Conjoncture / productions animales
Œufs, une production record et des prix au plus bas
Difficile pour les producteurs d’envisager une amélioration sensible de leur rémunération, tant l’offre est annoncée s’étoffer sur la fin d’année
S’il est un record que ne cesse de battre la filière œuf européenne, c’est bien celui de la morosité ambiante du commerce. Depuis le printemps, l’amont voit ses tarifs chuter. Si la rentrée a permis un sursaut d’activité et une fermeté ponctuelle des tarifs, l’automne a ramené les professionnels à la dure réalité du moment : l’offre est bien trop large et tire les cours vers des niveaux plancher. Et rien ne permet d’envisager une inversion de tendance d’ici à la fin de l’année.
Plus de 8,5 milliards d’œufs devraient être produits en décembre
Les dernières données de la Commission européenne font état d’une hausse significative de la production européenne depuis plusieurs mois. Ainsi, les volumes produits auraient franchi les 8 milliards d’œufs en juillet, soit un niveau jamais atteint depuis 2005. Sur notre territoire, selon l’Institut technique de l’aviculture (Itavi), l’augmentation des volumes se chiffrerait à +6,7 % sur les dix premiers mois de l’année comparé à la même période un an plus tôt, et tout laisse à penser qu’aucune limitation de notre production n’aura lieu sur novembre et décembre. De son côté, l’Europe devrait atteindre chaque mois de nouveaux sommets pour dépasser les 8,5 milliards d’œufs au mois décembre.
Cette forte progression des disponibilités s’explique avant tout par une explosion des mises en place de poulettes. Selon l’Itavi, elles auraient progressé en France de 2,8 % au premier semestre 2010 par rapport à 2009 et continueraient sur leur lancée depuis l’été. Au sein de l’Union à 25, elles seraient en progression de 12,8 % sur cette même période !

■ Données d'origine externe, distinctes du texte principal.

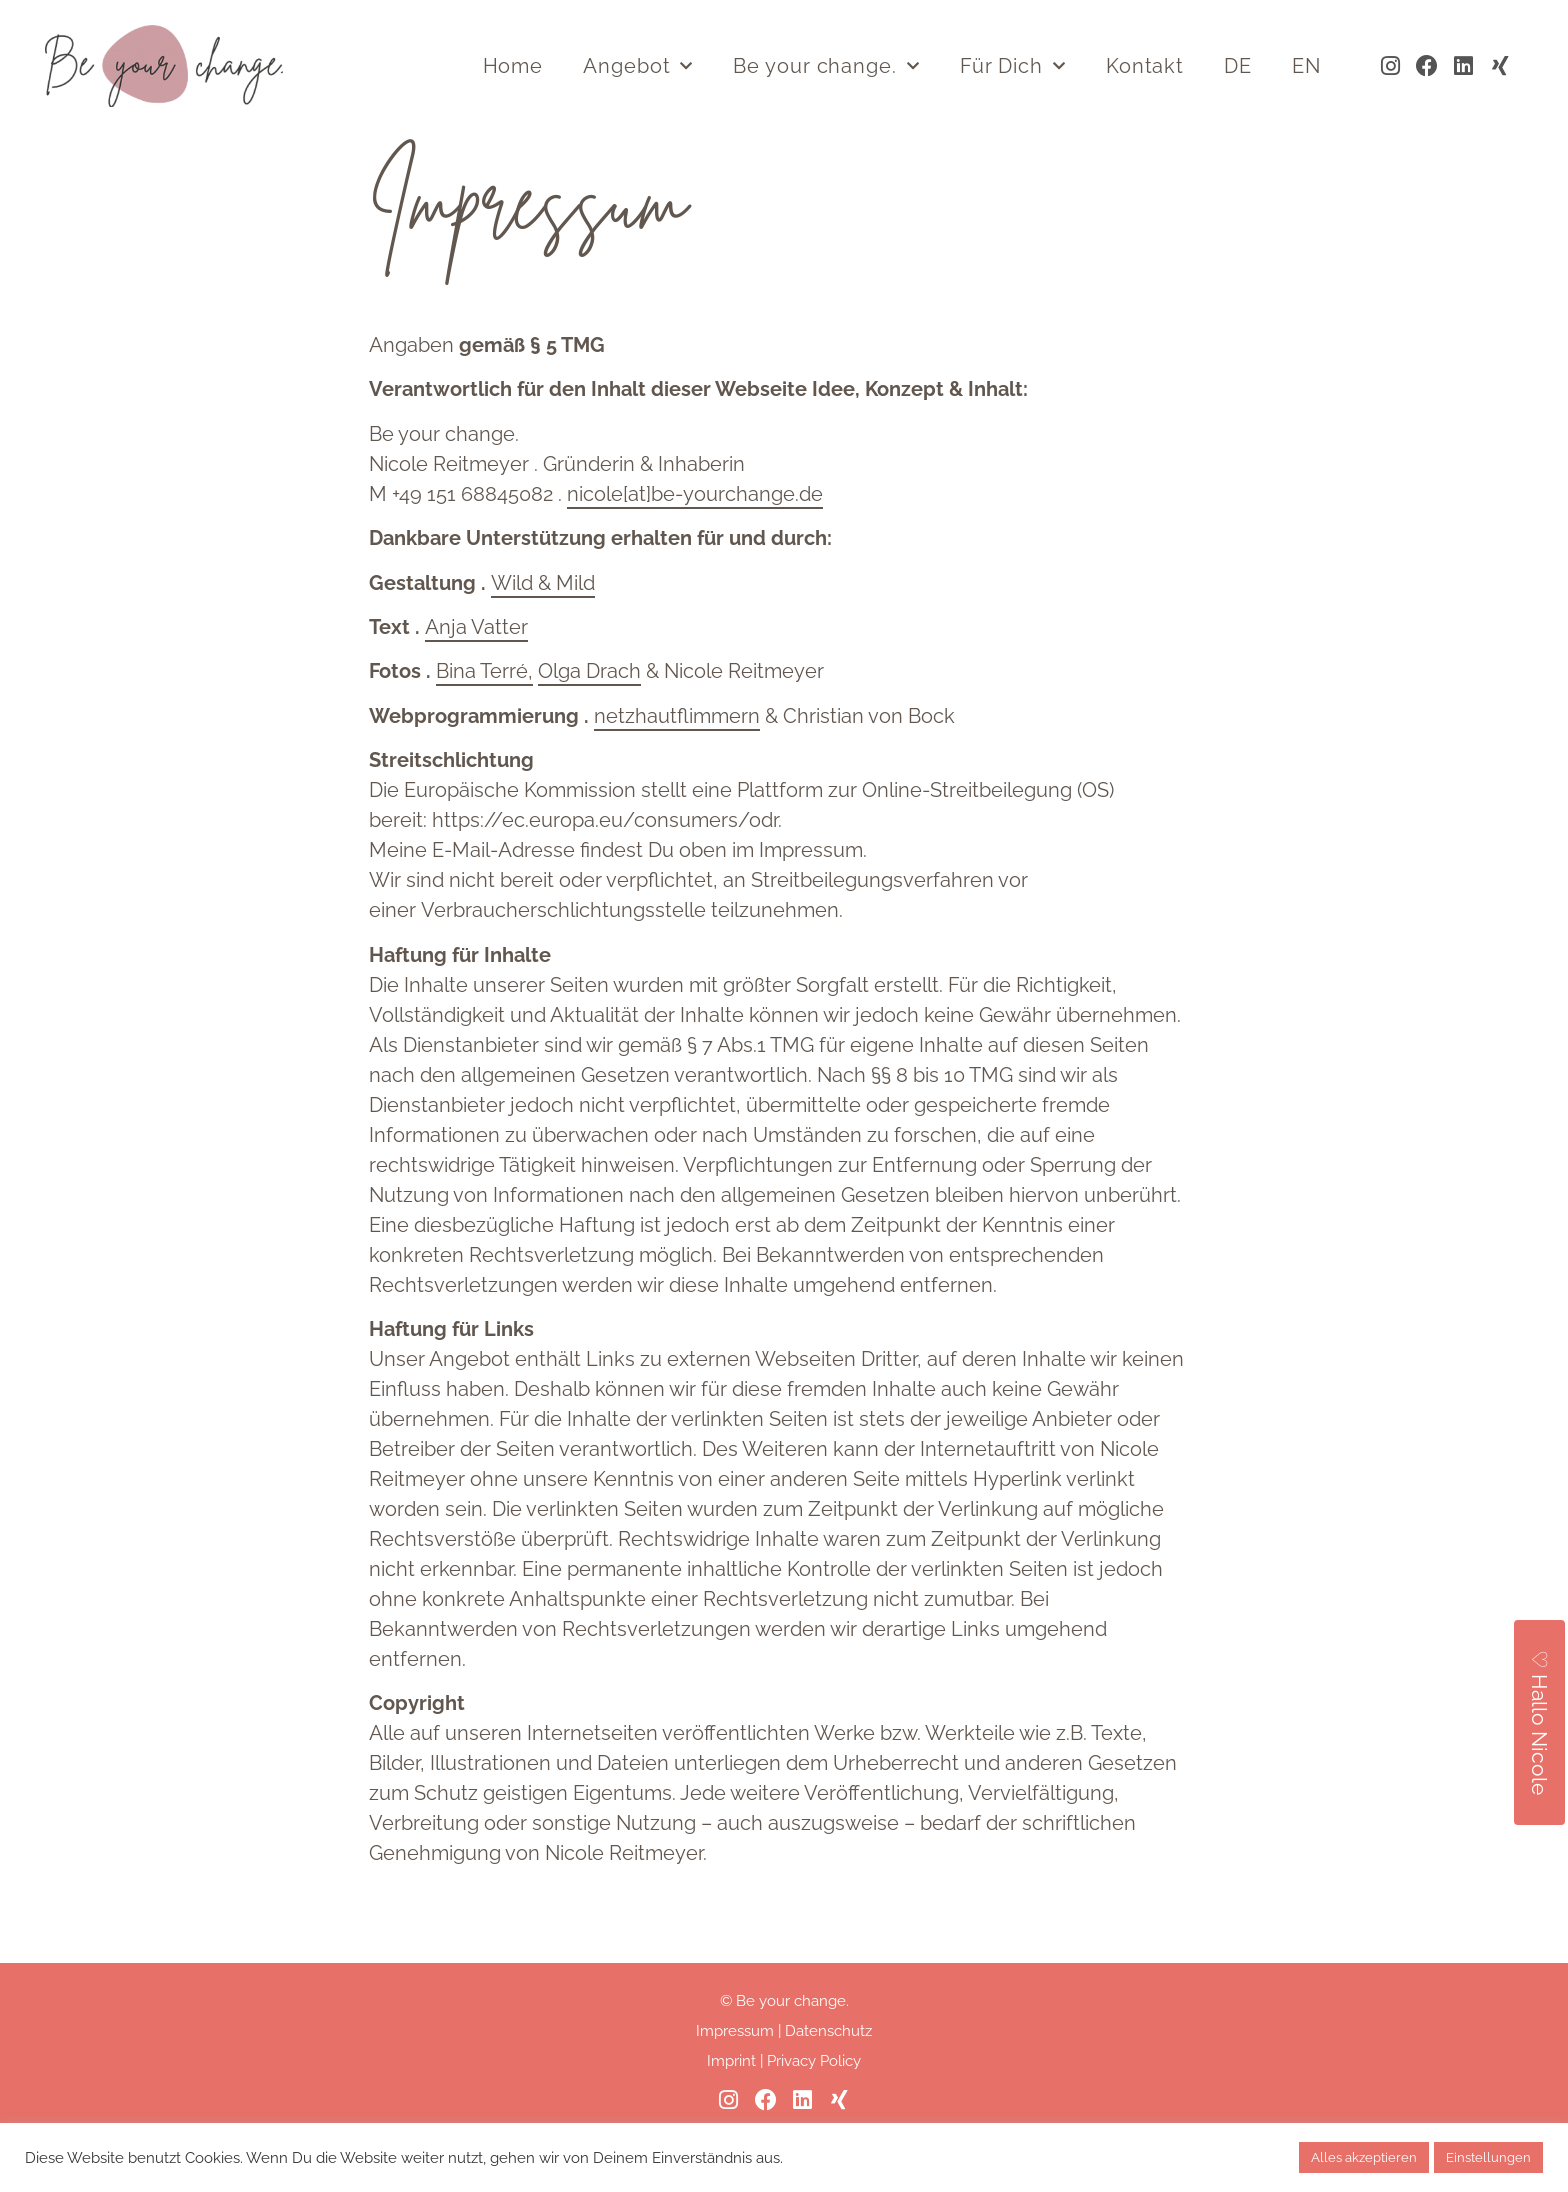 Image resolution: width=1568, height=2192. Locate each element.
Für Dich (1013, 66)
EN (1306, 66)
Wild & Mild (543, 634)
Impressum (735, 2083)
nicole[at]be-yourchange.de (695, 546)
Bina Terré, (484, 723)
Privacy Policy (814, 2113)
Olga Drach (589, 723)
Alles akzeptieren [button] (1364, 2157)
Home (513, 66)
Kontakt (1145, 66)
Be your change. (826, 66)
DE (1238, 66)
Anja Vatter (476, 679)
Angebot (638, 66)
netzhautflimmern (677, 768)
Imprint (731, 2113)
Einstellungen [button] (1488, 2157)
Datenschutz (828, 2083) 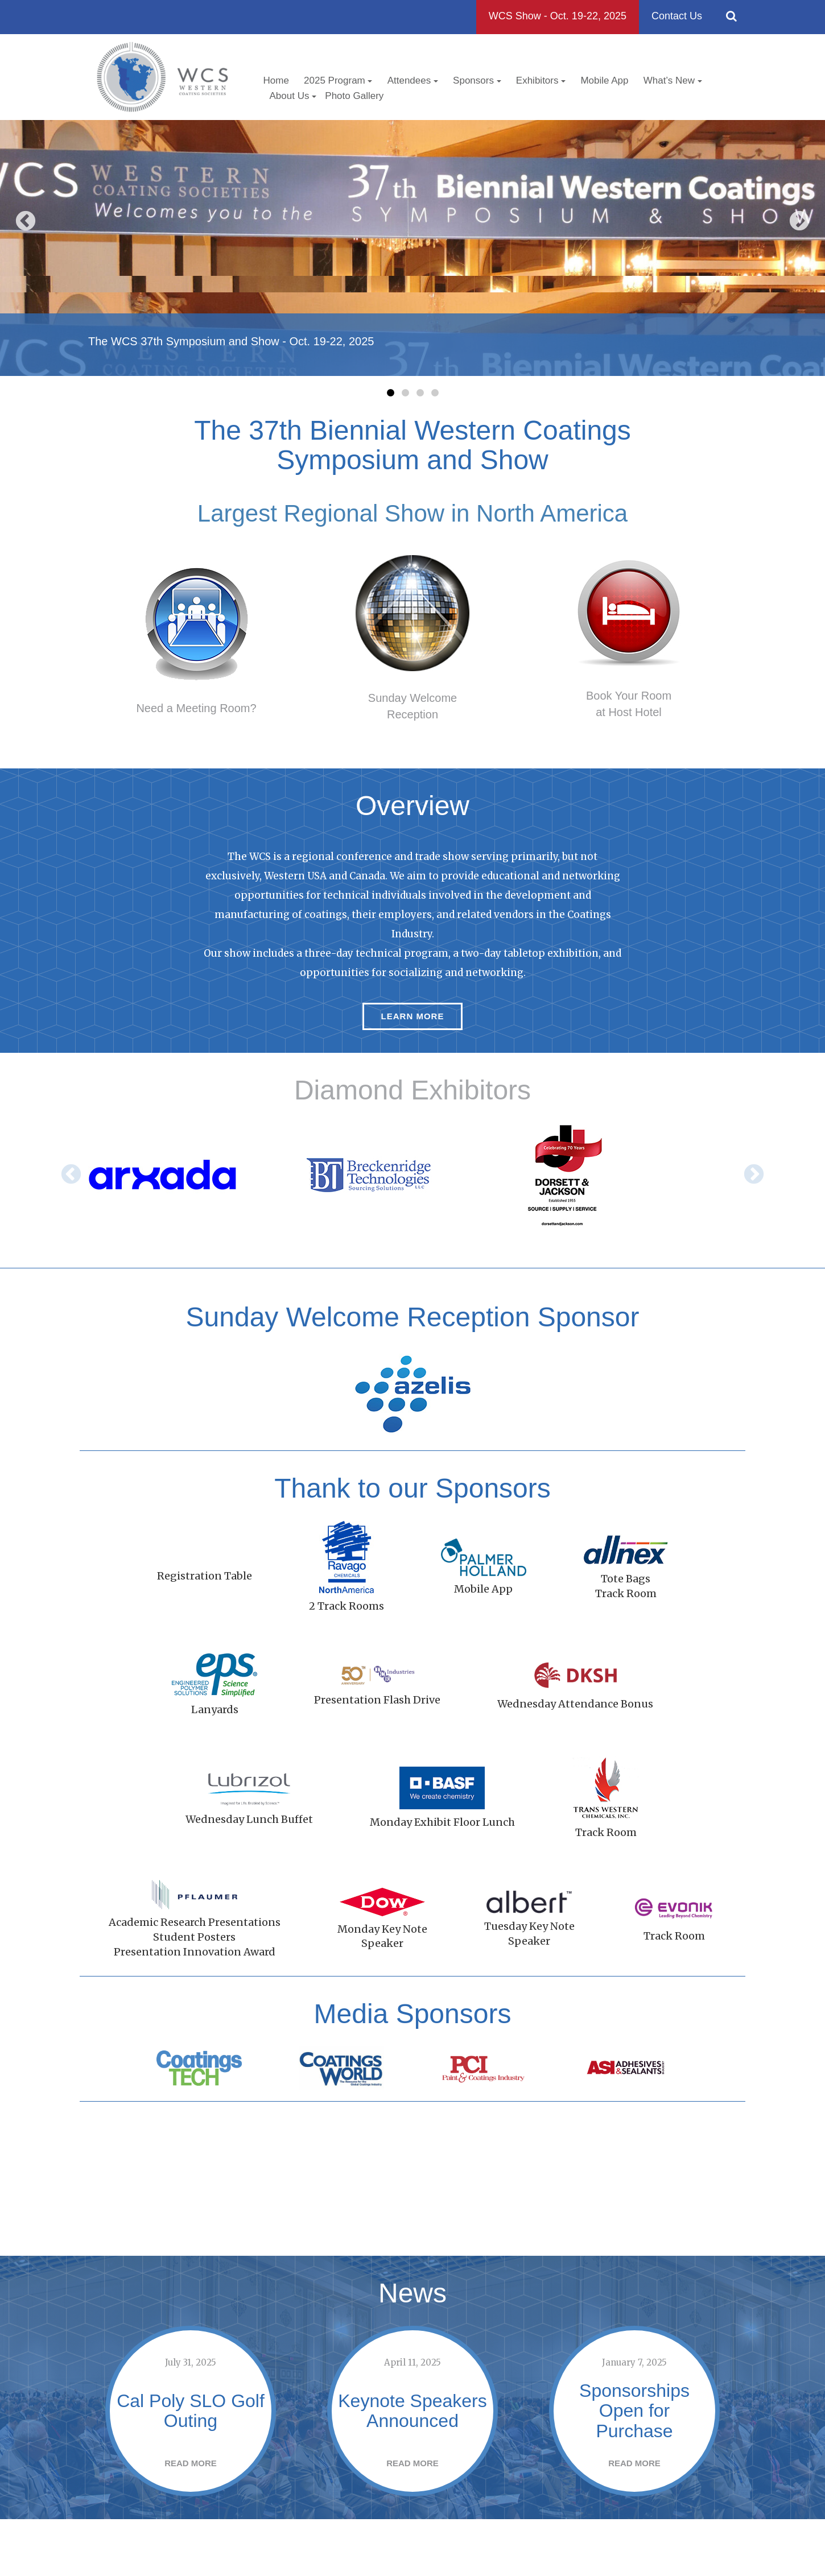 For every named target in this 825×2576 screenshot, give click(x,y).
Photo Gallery (354, 95)
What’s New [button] (673, 80)
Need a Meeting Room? (196, 708)
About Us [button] (293, 95)
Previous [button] (25, 221)
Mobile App (604, 80)
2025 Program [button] (338, 80)
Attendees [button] (412, 80)
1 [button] (390, 393)
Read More (190, 2486)
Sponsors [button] (477, 80)
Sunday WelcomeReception (412, 706)
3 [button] (420, 393)
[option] (412, 248)
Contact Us (676, 16)
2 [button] (405, 393)
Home (276, 80)
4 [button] (434, 393)
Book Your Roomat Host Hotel (628, 703)
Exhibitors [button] (541, 80)
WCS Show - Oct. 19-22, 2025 (557, 16)
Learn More (412, 1016)
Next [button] (799, 221) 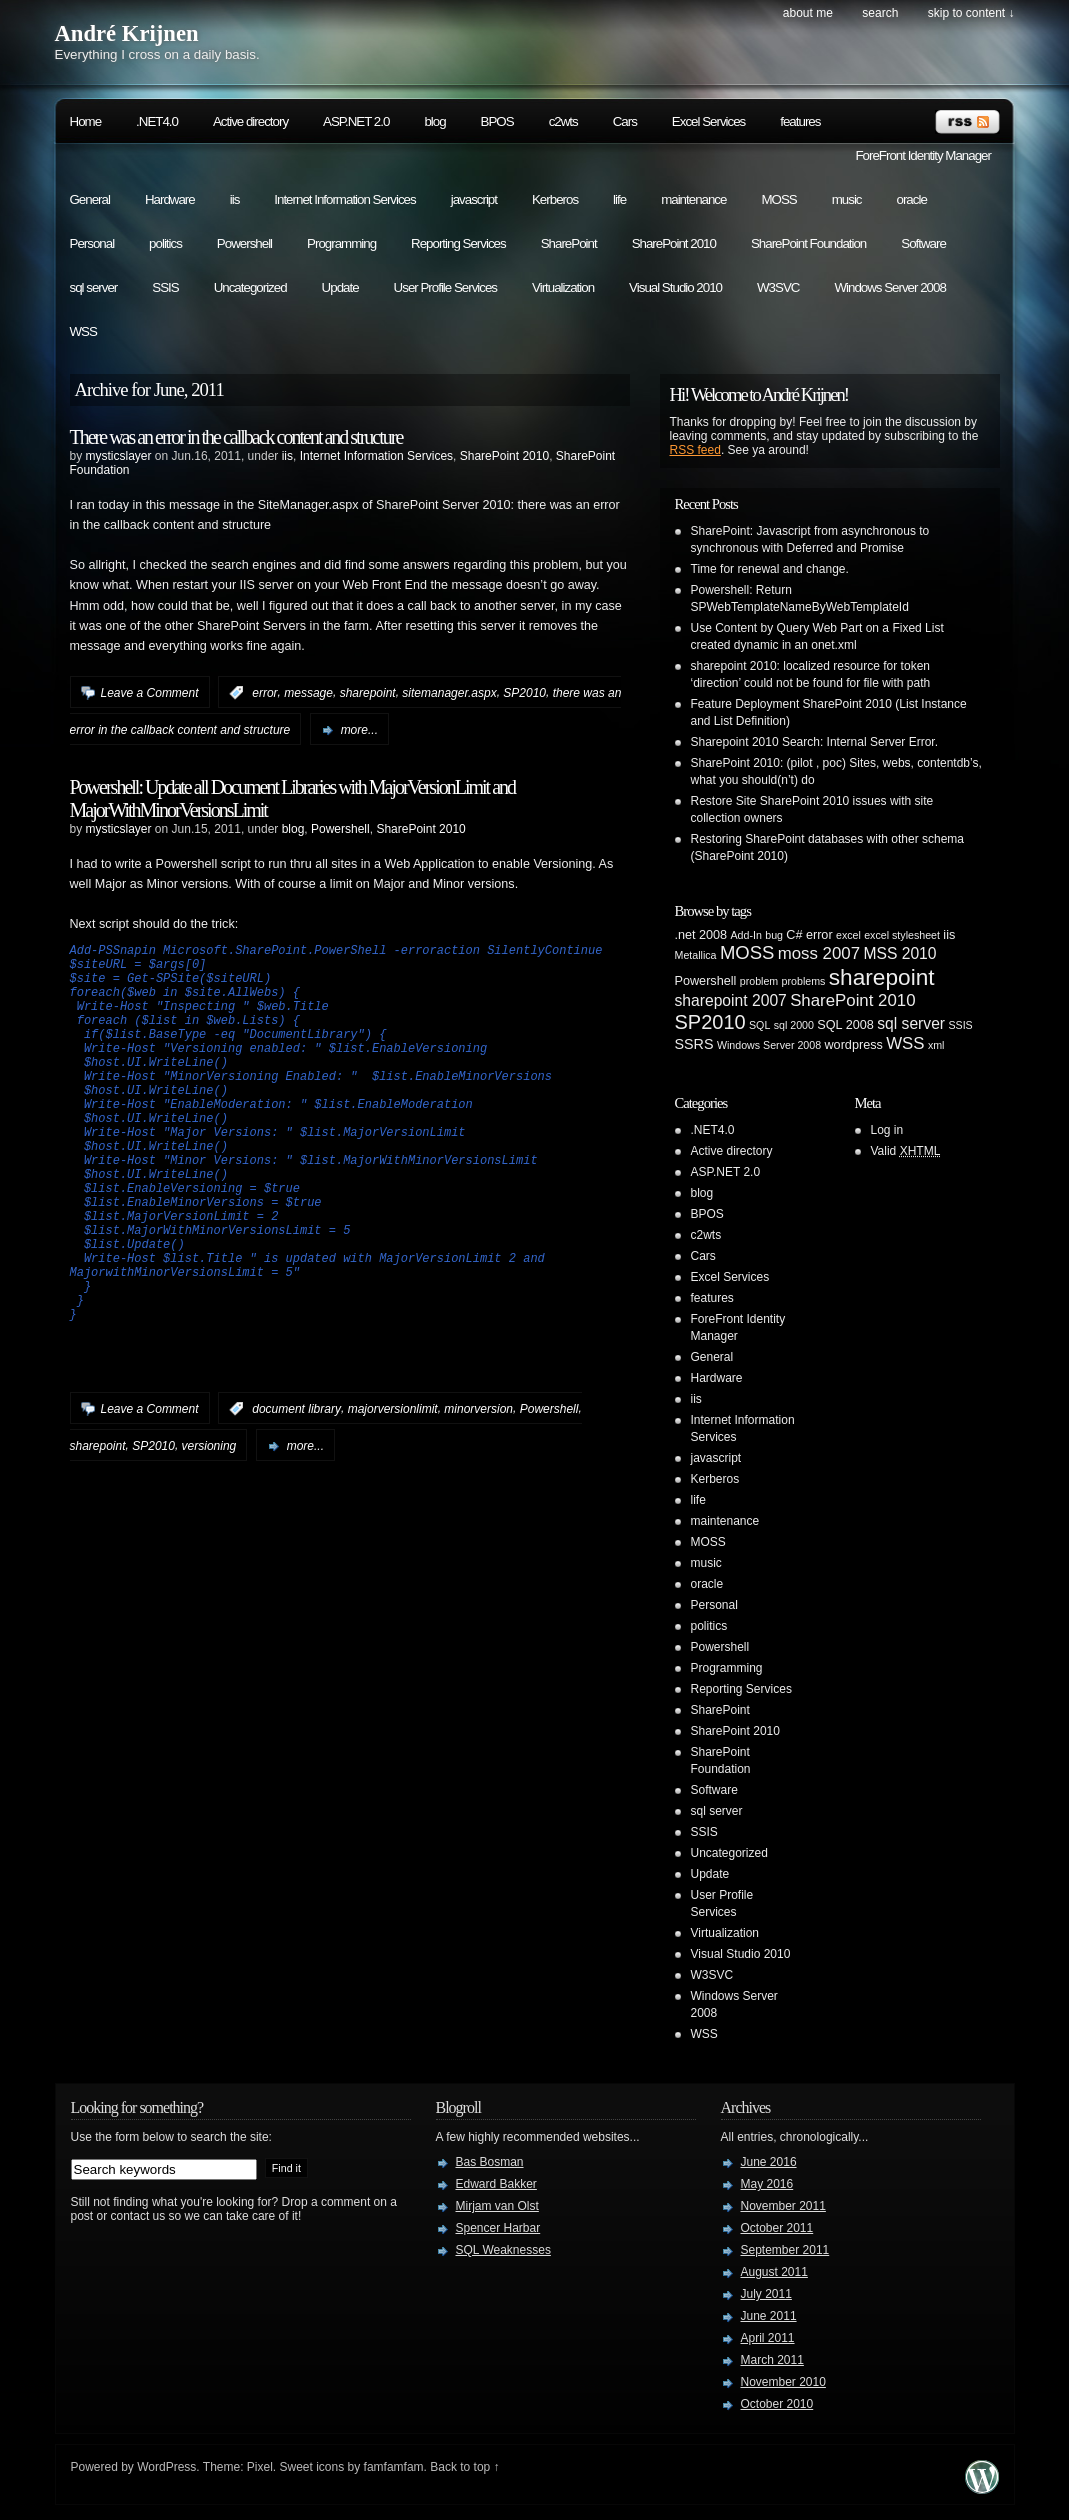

Ce mouvement de croissance est lié au passé proche de la filière. L’an dernier, l’Allemagne adaptait ses bâtiments aux nouvelles normes sur le bien-être animal, dont l’application pour l’ensemble des Etats membres n’est obligatoire qu’à compter du 1er janvier 2012. Ainsi les volumes de nos voisins germaniques se sont-ils fortement repliés, alors que les autres grands producteurs tendaient également à limiter leur production. Rien de tel pour tirer les cours vers le haut, et laisser présager leur maintien à des niveaux rémunérateurs, du moins à moyen terme. Les éleveurs n’ont donc pas hésité à développer leur offre, espérant profiter d’une meilleure rémunération de leurs marchandises. Reste que tout le monde a opté pour cette stratégie, y compris l’Allemagne qui a rapidement retrouvé son potentiel de production. Ce qui a sans surprise fait chuter les cours.
Des difficultés accrues par l’envolée des prix de l’aliment
Bien que difficile à vivre, cet effondrement des tarifs ne serait pas aussi dramatique pour l’amont de la filière si les coûts de production étaient restés stables. Mais voilà, le marché mondial des matières premières a renoué avec la fermeté, au moment même où la filière européenne affichait ses premiers pics de production. L’indice Itavi du coût des matières premières entrant dans l’aliment des poules pondeuses est ainsi passé de 121,37 à 158,47 entre avril et septembre (base 100 en janvier 2006), soit une hausse de 30,6 %. Et déjà de nouvelles augmentations sont imposées par les fabricants d’aliments depuis début octobre.
De telles perspectives, cumulées à une surabondance annoncée de l’offre, incitent les éleveurs à réagir au plus vite. Chacun tente de réformer massivement ses poules et commence à songer à limiter sérieusement ses mises en place. Cependant, pour un effet immédiat sur les cours, il faudrait que les réformes touchent aussi les lots de jeunes poules, ce qui est économiquement douloureux et encore difficile à accepter malgré les récentes pertes. De même, la diminution des mises en place de poulettes ne pourra être que progressive et n’aura pas d’effets avant le milieu de l’année 2011, lorsqu’elles entreront en production.